SOURCE INFORMATION Start Marker

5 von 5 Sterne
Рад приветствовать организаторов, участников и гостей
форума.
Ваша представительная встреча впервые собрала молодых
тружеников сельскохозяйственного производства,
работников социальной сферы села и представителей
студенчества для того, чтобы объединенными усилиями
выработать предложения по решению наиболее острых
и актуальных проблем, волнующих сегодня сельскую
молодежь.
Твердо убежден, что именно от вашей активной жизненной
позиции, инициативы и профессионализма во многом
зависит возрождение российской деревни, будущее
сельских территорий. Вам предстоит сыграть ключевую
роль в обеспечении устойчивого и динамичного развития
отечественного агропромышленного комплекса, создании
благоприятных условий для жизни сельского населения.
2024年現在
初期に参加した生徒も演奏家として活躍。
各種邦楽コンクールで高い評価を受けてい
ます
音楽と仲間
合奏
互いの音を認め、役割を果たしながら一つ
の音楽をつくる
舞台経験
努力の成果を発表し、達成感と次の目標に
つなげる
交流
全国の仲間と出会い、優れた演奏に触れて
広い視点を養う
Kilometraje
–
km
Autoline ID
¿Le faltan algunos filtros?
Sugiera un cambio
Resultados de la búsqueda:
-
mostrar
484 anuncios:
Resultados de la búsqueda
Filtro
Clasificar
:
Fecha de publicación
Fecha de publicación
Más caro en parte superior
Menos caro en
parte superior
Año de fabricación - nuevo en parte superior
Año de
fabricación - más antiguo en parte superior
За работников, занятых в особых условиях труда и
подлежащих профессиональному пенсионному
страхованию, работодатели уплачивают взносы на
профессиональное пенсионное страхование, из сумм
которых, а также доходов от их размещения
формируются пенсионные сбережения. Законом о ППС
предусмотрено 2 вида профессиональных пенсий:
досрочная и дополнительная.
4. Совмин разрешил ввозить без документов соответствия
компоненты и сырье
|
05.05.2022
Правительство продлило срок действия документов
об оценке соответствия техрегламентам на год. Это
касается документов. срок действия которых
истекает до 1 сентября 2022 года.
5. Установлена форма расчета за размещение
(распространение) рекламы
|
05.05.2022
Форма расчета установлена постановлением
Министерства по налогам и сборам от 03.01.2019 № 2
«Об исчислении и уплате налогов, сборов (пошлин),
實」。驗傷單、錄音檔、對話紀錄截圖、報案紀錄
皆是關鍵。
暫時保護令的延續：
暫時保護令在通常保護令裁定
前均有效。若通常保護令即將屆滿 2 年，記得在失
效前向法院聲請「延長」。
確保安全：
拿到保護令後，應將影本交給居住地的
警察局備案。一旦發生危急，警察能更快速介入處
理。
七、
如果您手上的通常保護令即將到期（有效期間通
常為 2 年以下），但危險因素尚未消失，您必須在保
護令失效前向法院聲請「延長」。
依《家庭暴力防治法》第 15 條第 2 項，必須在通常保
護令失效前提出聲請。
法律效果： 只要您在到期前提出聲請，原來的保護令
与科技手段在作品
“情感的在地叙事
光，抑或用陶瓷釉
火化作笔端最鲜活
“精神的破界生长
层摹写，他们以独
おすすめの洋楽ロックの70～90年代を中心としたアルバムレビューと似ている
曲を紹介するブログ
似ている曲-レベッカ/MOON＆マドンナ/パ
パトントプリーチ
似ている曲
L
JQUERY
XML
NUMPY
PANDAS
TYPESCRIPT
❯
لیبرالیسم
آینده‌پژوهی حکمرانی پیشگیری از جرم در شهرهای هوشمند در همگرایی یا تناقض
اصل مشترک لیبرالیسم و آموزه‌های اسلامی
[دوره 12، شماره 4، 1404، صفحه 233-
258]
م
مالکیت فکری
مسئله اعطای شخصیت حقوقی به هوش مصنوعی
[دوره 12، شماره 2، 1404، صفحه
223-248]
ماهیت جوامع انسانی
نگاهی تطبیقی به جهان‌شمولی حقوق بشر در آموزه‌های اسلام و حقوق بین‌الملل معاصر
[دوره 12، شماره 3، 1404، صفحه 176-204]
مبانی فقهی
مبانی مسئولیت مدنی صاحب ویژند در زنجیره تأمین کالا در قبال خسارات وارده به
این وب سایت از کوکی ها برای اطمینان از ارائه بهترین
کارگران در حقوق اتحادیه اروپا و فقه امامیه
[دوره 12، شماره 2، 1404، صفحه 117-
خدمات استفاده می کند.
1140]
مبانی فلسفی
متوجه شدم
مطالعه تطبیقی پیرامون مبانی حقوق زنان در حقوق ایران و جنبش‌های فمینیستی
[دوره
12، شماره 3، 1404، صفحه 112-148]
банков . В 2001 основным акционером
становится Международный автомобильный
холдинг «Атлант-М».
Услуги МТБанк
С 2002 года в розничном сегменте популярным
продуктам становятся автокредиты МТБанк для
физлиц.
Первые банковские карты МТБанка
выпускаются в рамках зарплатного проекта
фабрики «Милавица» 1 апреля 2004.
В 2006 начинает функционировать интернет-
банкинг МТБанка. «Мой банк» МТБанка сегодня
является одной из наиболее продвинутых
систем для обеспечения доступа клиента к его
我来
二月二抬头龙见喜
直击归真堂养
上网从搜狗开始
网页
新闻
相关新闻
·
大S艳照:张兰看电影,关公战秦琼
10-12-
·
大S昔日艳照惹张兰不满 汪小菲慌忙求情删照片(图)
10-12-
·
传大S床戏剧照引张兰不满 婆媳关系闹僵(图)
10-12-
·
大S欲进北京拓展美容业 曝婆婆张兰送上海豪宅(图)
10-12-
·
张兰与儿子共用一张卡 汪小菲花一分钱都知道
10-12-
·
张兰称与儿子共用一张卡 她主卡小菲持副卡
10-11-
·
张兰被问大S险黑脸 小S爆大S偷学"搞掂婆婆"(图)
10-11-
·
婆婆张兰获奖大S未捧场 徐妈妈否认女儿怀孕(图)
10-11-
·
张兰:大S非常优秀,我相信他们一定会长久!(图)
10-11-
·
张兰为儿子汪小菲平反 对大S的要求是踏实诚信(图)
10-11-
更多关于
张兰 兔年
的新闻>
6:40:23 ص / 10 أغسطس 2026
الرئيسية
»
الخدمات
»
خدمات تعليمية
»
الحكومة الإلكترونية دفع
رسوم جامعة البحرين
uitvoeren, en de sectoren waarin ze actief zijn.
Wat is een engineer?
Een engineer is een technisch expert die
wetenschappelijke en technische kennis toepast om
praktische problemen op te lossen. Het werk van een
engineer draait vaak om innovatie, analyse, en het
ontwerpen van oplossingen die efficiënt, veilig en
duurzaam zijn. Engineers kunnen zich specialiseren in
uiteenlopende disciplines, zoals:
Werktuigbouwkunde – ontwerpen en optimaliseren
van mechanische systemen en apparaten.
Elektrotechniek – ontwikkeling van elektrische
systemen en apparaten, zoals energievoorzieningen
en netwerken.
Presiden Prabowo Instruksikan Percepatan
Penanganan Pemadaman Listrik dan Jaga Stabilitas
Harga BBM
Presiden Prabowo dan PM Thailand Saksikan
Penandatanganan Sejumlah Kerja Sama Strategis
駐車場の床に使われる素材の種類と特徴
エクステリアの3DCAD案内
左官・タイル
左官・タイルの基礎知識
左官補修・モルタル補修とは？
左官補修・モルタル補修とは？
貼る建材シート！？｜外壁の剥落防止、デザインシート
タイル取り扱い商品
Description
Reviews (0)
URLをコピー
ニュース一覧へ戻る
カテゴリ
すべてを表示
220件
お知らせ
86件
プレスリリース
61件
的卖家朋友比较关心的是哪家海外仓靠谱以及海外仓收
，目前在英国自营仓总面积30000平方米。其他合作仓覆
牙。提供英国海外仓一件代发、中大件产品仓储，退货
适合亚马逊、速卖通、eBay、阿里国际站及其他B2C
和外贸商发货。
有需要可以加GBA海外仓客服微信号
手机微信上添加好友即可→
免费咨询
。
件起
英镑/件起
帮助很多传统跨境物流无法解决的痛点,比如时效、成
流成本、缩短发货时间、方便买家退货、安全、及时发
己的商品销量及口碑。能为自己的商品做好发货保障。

SOURCE INFORMATION End Marker

# WORK REQUEST
Locate the word "документов" in the entries, and copy every line where it is found.

# RESULT FOR THIS EXERCISE
4. Совмин разрешил ввозить без документов соответствия
Правительство продлило срок действия документов
касается документов. срок действия которых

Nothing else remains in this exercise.